(Material for the task)

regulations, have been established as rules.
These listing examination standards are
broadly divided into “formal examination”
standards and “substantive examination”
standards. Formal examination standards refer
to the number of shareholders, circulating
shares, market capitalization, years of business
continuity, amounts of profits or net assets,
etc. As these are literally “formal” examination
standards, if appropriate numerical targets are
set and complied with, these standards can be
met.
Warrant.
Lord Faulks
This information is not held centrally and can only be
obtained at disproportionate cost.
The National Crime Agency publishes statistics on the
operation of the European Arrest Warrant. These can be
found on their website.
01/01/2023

(End Material for the task)
(Material for the task)

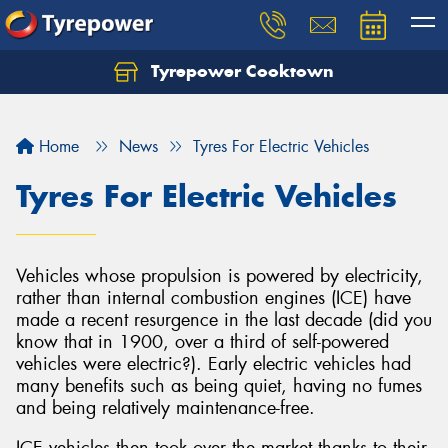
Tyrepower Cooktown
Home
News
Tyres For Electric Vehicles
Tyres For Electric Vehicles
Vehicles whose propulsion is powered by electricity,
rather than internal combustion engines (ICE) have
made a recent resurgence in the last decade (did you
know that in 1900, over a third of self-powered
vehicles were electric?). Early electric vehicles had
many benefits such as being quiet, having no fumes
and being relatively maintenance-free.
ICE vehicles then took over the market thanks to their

(End Material for the task)

- Exercise goal: Within the data above, tally every line that has "market" in it. Answer with the number only.

- Solved exercise: 2